Since my historical fiction is set mostly in non-English speaking places, I’m not especially concerned about when particular words entered the English language. But when I attended a historical fiction conference recently, one of the presenters shared a link to an etymology site, and I must admit: I am now obsessed.
The Online Etymology Dictionary (www.etymonline.com) can tell you when any word, prefix, or suffix was first used in English—and includes a fair number of phrases and expressions, too. This obviously comes in handy if you’re setting your novel in a specific year and are unsure about a particular word. It can be surprising to see when words first appear: I would have thought that “bomb” was fairly modern, but its use actually dates back to the 1580s.

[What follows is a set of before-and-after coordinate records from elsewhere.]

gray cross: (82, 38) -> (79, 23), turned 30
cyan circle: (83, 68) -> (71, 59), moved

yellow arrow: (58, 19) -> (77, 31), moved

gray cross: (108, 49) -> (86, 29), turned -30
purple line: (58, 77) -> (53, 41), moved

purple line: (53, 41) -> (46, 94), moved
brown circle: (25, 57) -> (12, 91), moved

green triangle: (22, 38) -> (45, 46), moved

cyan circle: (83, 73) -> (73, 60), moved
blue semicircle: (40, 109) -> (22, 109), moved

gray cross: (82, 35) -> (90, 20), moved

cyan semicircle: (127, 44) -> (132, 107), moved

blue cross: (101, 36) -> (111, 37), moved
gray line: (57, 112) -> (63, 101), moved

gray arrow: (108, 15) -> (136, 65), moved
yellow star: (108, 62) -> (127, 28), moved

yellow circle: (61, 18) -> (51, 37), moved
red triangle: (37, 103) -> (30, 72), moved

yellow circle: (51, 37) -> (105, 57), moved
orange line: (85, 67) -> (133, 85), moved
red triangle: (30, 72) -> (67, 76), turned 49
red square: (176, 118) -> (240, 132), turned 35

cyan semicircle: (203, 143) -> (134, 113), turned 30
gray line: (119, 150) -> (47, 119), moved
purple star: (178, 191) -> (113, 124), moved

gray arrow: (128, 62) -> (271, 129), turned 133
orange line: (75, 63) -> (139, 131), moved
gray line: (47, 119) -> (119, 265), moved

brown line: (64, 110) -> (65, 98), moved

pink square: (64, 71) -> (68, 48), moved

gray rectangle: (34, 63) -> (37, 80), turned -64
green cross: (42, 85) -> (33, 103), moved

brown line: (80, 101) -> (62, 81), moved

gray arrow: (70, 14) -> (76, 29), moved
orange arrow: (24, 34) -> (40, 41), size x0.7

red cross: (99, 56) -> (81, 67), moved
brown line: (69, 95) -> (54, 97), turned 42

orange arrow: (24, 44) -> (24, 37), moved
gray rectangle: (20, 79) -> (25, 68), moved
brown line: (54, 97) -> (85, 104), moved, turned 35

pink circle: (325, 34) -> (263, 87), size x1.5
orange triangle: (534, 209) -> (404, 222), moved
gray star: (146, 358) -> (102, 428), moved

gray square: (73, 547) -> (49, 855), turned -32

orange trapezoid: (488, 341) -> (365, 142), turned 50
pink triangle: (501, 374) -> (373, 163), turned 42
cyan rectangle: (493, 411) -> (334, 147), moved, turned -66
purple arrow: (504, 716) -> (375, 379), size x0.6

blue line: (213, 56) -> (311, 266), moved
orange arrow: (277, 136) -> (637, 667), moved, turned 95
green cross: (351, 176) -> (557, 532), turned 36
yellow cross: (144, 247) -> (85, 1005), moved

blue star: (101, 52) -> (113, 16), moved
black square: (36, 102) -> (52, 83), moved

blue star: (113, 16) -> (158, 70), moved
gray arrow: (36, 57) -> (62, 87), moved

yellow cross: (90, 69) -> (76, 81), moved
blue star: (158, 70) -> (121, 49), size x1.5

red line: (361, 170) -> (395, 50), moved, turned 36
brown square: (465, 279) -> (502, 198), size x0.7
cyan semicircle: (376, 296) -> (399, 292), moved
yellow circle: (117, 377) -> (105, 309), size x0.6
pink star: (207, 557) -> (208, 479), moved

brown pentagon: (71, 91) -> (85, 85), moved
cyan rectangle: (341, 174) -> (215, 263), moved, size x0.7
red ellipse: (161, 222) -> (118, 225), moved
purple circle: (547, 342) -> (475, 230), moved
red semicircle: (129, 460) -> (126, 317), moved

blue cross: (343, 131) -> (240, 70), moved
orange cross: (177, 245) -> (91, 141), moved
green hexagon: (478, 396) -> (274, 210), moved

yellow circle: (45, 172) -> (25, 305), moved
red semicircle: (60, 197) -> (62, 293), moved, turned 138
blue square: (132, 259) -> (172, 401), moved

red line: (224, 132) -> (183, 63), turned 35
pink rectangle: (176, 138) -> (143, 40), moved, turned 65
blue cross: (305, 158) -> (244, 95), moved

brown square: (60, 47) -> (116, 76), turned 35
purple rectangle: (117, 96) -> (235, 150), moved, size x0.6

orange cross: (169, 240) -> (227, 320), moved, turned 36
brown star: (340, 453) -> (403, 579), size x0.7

Similarly, I always believed that “D-day” was first used to refer to the operations at Normandy during World War II, but it actually came into use in 1918.
The Online Etymology Dictionary does offer the disclaimer that its dates may not be entirely accurate, “since a word may have been used in conversation for hundreds of years before it turns up in a manuscript that has had the good fortune to survive the centuries.” I also believe that a word’s appearance in one manuscript at a given time doesn’t necessarily mean it was in common use. Still, if your novel is set in 1776 and a particular word wasn’t in use until 1976, you need a substitute. Resources like this one can make your novel stronger by pinpointing such anachronisms.
(And by the way: If I were writing this in the 19th century, I wouldn’t have used the word “pinpoint.” It was originally aviator’s slang, and it isn’t attested until 1917.)